Pesanti le accuse lanciate via etere dal gruppo di Robert Menard, grazie ad alcune antenne mobili: «Questo è il nostro modo di prenderci gioco della censura cinese, questo è il nostro modo per affermare che nonostante le vostre misure repressive, non metterete mai a tacere la voce delle persone». E poi via a ricordare le promesse fatte sette anni fa dal comitato cinese organizzatore dei Giochi sulla libertà di stampa, «promesse mai mantenute: i reporter stranieri non sono stati liberi di girare per il Paese, per esempio non potrebbero recarsi in Tibet in questi giorni a fare delle interviste, mentre i giornalisti locali devono sostenere un tirocinio di un anno per “imparare” che cosa si può e che cosa non si deve dire». La trasmissione clandestina è stata la prima ad andare in onda senza l’avallo dello Stato. Di fronte allo stadio olimpico, intanto, numerosi manifestanti sono stati bloccati dalla polizia mentre all’interno del «Bird’s nest» fervevano gli ultimi preparativi della coloratissima cerimonia. Già, ma nonostante il nome, nemmeno lo stadio è riuscito a fare da «nido» sicuro ai valori dei Giochi: uno dei suoi padri, l’architetto cinese Ai Weiwei, che ha collaborato con lo studio svizzero Herzog & De Meuron, è tornato a ribadire il suo disappunto: «Mi dissocio da quanto avviene: la gioia del progetto è finita, tutto il resto è spazzatura. Non voglio associare il mio nome con le Olimpiadi perché odio i sentimenti mossi dalla propaganda». Poco olimpico anche il clima dei cieli: per un allarme bomba, in mattinata, un volo di Air China da Nagoya, in Giappone, diretto a Chongqing, in Cina, via Shanghai è stato fatto rientrare e gli altri voli della compagnia sono stati sospesi. In tutto il mondo il testimone della protesta è così stato raccolto, rimbalzando nuovamente dalle sedi sportive a quelle politiche.
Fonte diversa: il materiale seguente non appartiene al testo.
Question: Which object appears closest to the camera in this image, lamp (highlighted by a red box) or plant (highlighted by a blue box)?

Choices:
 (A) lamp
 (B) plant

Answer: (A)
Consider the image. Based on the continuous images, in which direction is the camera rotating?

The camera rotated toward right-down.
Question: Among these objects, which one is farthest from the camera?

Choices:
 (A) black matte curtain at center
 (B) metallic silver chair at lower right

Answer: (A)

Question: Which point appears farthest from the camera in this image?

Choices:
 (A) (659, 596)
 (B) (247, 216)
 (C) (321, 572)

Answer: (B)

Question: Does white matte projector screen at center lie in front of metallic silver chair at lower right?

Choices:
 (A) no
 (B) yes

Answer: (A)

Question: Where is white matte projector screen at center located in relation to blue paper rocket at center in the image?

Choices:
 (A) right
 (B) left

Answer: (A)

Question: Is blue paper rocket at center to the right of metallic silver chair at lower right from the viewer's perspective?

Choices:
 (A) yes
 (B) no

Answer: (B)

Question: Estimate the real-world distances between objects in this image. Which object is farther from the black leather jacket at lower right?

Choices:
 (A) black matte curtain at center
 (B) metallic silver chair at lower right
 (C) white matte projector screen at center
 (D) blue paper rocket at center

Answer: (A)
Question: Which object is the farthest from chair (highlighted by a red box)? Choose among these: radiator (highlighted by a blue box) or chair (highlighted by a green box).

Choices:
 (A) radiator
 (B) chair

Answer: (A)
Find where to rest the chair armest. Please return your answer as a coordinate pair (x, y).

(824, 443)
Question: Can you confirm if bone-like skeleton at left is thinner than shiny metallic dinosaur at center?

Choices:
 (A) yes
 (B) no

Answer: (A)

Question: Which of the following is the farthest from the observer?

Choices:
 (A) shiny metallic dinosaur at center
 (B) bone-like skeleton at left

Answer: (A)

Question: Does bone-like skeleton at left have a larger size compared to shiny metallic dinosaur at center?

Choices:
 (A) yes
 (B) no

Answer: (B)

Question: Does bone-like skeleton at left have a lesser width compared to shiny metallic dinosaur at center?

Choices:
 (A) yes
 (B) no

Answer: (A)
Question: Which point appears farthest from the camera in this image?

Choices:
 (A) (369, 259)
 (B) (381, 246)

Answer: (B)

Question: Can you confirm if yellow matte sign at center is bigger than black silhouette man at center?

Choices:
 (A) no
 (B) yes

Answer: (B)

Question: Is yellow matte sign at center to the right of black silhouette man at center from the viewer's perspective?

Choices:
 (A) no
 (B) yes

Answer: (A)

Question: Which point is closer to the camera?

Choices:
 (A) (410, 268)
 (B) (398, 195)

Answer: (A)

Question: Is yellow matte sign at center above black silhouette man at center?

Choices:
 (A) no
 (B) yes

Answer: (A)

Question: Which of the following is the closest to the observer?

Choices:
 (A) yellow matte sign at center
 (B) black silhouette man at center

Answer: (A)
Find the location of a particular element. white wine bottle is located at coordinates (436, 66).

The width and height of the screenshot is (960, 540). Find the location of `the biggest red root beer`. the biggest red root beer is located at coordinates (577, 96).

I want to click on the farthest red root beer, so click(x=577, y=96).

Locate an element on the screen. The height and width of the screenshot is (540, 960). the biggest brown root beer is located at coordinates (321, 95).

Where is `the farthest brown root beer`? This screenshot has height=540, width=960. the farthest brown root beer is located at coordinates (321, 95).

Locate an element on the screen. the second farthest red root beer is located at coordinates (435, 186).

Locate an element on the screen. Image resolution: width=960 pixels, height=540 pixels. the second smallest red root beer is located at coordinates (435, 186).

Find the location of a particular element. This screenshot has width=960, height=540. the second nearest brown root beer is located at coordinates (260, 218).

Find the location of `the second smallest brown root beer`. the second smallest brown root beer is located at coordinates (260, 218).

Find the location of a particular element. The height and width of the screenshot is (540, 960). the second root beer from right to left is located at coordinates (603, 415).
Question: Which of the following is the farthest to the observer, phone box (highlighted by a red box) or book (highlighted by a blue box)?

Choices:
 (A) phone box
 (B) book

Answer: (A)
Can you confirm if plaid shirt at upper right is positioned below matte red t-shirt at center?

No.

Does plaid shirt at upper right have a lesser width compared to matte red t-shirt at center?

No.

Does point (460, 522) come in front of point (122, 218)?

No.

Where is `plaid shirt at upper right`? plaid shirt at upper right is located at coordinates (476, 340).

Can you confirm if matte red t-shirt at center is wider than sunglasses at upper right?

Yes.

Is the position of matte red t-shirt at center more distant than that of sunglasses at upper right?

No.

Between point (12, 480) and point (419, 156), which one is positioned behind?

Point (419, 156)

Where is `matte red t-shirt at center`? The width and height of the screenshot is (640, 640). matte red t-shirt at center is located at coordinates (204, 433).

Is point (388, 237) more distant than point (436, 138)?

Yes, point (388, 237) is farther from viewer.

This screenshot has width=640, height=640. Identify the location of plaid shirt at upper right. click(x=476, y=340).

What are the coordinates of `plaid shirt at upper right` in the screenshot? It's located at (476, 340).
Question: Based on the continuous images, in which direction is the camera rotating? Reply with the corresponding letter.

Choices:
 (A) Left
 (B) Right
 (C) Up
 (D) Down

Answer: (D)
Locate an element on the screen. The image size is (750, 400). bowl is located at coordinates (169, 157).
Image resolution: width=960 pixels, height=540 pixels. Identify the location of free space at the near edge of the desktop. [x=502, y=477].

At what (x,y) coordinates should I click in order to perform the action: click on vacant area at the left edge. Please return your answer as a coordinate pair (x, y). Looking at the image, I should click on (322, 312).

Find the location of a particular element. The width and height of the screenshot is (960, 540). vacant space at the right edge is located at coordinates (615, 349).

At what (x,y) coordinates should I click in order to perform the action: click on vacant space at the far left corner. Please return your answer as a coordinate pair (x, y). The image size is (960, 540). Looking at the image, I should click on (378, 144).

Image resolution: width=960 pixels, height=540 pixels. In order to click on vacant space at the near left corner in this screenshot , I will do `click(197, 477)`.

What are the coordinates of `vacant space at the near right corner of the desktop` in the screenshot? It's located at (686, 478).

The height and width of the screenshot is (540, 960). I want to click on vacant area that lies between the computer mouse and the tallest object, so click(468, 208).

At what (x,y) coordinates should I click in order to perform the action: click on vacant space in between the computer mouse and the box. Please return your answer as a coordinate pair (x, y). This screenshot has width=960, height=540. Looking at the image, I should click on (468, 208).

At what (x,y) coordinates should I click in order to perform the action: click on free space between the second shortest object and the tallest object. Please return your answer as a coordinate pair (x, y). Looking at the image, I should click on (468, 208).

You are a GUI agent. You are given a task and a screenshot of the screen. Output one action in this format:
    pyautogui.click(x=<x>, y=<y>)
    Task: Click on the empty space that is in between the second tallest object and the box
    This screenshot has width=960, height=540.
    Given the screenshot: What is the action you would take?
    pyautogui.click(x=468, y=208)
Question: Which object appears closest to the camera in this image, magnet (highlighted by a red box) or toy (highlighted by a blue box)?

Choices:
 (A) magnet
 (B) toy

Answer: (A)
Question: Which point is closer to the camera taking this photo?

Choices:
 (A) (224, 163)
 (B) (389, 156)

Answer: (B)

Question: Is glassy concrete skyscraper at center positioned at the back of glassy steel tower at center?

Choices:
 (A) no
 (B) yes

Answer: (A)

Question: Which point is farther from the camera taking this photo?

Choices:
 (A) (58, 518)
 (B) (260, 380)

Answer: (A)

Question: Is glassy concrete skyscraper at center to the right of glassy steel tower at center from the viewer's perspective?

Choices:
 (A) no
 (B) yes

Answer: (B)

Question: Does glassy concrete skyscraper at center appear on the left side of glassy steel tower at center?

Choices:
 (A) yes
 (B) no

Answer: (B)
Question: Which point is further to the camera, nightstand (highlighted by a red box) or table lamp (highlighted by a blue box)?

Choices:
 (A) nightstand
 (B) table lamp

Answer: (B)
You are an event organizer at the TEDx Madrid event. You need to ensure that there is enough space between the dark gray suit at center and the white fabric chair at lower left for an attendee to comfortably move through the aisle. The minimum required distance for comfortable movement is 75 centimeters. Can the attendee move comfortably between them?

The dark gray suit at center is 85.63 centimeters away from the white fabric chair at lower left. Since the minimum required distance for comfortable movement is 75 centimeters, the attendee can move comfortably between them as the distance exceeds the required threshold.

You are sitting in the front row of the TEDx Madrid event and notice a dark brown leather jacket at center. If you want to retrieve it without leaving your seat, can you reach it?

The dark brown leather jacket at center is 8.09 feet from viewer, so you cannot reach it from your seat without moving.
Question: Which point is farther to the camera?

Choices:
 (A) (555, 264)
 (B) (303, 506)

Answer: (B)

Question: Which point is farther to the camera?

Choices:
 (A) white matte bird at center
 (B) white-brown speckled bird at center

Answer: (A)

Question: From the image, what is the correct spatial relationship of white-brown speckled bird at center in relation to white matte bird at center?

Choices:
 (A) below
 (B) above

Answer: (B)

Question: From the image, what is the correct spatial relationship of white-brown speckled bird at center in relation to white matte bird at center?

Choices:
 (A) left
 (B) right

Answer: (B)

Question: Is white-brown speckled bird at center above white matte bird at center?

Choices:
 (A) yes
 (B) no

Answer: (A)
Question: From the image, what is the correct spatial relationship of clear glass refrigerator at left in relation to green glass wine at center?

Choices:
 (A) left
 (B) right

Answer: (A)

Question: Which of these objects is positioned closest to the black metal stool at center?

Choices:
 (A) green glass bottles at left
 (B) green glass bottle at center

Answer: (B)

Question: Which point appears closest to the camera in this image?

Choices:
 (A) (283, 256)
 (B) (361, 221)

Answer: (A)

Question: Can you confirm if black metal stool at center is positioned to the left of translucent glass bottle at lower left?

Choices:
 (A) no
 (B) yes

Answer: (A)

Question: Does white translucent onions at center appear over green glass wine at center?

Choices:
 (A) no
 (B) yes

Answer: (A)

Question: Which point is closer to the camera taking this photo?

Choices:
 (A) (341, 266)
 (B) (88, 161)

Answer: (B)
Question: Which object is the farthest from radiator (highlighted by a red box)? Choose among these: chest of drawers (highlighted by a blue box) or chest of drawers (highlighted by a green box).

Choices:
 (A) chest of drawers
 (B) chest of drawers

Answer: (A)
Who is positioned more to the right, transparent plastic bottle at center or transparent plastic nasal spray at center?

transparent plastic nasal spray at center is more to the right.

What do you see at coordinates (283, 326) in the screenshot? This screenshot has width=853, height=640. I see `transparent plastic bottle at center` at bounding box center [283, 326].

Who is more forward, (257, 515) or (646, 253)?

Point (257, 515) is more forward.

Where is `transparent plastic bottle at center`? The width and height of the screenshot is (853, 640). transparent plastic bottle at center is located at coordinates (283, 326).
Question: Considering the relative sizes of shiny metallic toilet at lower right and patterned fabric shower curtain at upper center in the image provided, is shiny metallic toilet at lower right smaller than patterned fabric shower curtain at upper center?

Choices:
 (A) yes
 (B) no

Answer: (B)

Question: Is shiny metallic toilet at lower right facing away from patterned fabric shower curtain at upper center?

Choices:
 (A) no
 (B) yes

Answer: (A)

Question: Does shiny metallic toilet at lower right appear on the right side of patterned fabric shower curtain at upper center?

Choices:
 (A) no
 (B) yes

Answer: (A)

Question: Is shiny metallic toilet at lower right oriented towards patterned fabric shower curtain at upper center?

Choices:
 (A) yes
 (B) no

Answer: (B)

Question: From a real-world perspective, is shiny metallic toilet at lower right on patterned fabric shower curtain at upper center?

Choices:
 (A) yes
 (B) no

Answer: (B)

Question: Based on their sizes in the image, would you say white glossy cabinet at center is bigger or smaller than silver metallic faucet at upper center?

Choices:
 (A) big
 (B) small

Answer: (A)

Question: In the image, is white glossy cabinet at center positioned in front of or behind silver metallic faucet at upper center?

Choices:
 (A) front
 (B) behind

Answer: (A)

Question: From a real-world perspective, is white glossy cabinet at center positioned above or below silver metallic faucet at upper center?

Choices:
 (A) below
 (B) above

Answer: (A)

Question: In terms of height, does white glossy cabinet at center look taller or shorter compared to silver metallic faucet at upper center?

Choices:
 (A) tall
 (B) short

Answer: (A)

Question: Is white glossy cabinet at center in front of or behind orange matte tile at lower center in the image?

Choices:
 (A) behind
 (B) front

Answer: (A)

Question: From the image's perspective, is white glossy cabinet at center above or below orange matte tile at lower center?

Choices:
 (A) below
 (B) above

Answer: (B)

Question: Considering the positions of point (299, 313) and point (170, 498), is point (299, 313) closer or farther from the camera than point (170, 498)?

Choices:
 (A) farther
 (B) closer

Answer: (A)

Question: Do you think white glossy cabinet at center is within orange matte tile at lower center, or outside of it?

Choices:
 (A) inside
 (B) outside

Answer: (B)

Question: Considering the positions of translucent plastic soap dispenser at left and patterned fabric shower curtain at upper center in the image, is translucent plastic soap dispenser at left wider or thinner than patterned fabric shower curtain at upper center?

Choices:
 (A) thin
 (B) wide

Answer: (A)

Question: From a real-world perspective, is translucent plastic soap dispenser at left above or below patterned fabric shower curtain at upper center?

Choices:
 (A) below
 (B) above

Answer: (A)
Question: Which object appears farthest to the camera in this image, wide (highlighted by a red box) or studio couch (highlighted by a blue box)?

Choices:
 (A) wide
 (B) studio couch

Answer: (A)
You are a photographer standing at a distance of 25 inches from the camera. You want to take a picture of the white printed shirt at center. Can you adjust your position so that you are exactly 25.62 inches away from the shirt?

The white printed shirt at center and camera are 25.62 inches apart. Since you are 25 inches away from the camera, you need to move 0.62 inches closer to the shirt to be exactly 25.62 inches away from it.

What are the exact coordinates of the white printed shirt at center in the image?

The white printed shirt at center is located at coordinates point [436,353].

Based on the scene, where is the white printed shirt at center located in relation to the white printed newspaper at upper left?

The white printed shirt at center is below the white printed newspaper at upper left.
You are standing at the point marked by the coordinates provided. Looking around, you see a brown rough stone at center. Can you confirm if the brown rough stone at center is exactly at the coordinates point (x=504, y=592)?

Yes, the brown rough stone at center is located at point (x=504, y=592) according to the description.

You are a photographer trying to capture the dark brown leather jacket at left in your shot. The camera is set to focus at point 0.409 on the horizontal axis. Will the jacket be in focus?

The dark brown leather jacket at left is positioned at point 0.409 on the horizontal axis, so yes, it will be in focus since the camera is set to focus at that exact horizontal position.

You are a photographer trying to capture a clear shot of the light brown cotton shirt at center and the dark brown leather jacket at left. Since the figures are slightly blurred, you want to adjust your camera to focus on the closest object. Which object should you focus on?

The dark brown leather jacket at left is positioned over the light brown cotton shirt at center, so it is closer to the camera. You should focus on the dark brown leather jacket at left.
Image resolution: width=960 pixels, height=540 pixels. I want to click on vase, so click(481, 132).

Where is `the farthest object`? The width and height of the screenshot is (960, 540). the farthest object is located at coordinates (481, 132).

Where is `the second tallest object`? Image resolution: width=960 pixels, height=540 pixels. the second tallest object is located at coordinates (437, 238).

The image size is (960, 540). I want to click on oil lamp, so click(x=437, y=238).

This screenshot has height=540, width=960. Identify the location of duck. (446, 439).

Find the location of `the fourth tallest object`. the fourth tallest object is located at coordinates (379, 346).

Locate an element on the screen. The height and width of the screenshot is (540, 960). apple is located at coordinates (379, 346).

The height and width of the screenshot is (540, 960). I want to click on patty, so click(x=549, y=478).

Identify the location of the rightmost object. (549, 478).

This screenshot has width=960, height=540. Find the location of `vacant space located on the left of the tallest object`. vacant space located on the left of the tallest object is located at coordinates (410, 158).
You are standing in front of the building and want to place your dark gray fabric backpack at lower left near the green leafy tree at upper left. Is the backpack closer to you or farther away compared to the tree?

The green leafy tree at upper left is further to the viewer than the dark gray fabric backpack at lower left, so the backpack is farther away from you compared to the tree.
L’episodio più doloroso si è verificato in Nepal: 1400 tibetani, fra cui monaci, suore e studenti, sono stati arrestati a Kathmandu nel corso di una protesta davanti all’ambasciata cinese. Mai nel Paese «cugino» del Tibet erano stati arrestati così tanti manifestanti in un solo giorno, a partire dal marzo scorso quando le rivolte anti cinesi si sono fatte quotidiane.

A Nuova Delhi l’ambasciata cinese è stata presa di mira da un gruppo di 150 monaci tibetani.

La polizia li ha arrestati mentre, con le loro tonache color zafferano, cercavano di arrampicarsi sulle barriere metalliche, incuranti del filo spinato che le ricopriva. In Turchia, invece, un esule cinese di etnia uigura della provincia musulmana dello Xinjiang si è dato fuoco davanti all’ambasciata cinese di Ankara ed è ora ricoverato con ustioni gravi su tutto il corpo.